(DATASET)

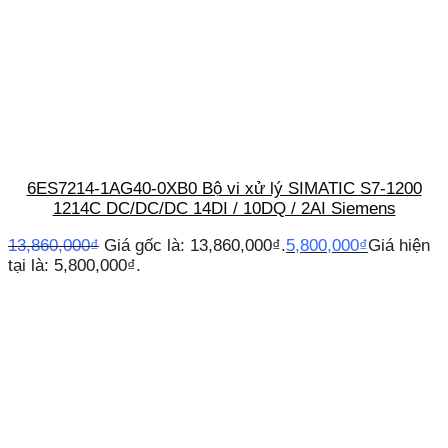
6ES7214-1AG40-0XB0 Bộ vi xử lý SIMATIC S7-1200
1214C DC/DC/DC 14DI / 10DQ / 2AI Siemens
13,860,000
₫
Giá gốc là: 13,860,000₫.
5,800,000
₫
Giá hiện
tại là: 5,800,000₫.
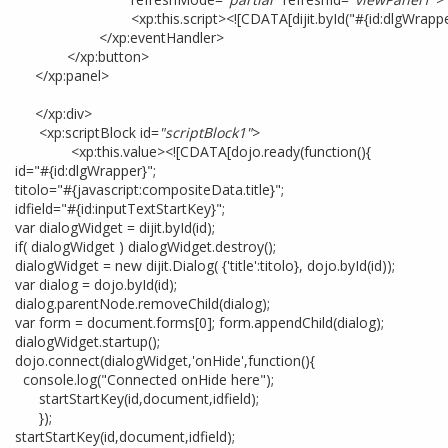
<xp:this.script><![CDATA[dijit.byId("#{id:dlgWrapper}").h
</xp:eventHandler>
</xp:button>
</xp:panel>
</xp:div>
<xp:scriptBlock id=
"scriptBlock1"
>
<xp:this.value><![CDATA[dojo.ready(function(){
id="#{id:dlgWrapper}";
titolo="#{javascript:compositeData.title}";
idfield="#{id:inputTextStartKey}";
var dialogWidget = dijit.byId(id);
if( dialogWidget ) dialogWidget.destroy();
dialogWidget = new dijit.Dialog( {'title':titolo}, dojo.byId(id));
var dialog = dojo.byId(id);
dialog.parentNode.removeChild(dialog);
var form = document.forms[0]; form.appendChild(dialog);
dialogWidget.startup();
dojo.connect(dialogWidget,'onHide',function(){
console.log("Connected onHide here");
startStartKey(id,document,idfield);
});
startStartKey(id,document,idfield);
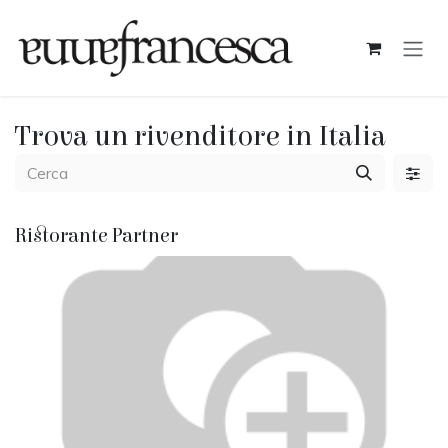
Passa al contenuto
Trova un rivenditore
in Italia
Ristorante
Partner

(End DATASET)
(DATASET)

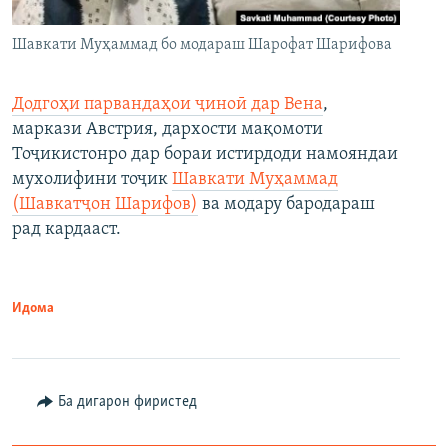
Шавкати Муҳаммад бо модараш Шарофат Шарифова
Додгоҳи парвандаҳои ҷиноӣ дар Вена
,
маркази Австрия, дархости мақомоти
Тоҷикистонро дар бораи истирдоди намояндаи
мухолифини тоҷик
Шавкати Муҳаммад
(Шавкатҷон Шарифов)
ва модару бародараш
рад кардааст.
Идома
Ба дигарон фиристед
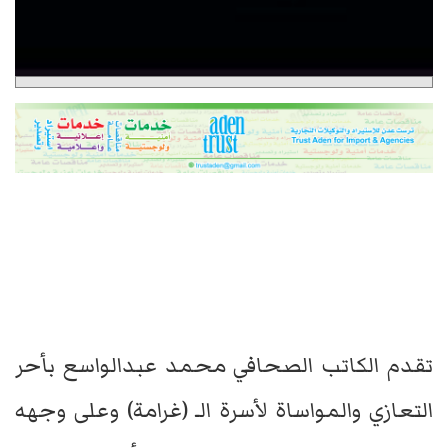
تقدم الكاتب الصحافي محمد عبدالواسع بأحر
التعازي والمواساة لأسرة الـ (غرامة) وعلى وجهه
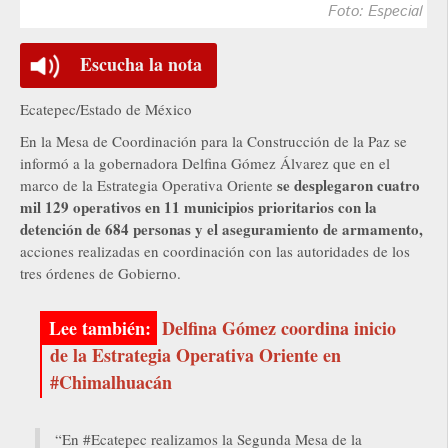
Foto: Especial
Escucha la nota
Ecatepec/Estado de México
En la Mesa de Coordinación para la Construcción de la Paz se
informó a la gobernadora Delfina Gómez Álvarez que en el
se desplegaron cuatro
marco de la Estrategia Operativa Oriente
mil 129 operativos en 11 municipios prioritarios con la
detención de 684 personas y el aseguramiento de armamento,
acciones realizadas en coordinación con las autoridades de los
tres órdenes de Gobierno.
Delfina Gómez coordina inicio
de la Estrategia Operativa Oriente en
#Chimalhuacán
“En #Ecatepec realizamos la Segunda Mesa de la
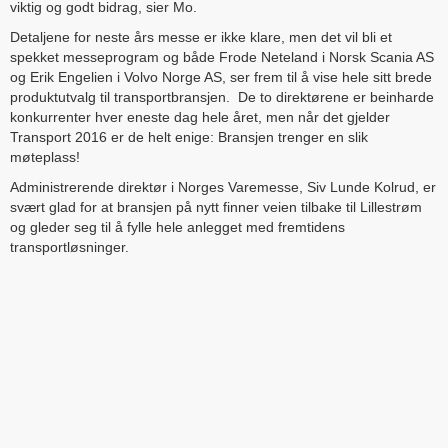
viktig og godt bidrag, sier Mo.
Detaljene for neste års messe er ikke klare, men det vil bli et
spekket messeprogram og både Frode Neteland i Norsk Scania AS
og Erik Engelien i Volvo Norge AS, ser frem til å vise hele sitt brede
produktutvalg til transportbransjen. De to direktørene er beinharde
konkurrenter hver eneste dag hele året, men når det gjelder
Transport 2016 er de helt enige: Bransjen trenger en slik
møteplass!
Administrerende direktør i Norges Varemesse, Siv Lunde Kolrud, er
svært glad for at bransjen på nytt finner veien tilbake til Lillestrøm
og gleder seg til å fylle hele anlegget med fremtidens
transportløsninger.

(End DATASET)

**TASK REQUIREMENTS:**
Write down again, exactly as given, only the lines above that fall from the line with "Escucha la nota" to the line with "mil 129 operativos", inclusive.

**RESPONSE:**
Escucha la nota
Ecatepec/Estado de México
En la Mesa de Coordinación para la Construcción de la Paz se
informó a la gobernadora Delfina Gómez Álvarez que en el
se desplegaron cuatro
marco de la Estrategia Operativa Oriente
mil 129 operativos en 11 municipios prioritarios con la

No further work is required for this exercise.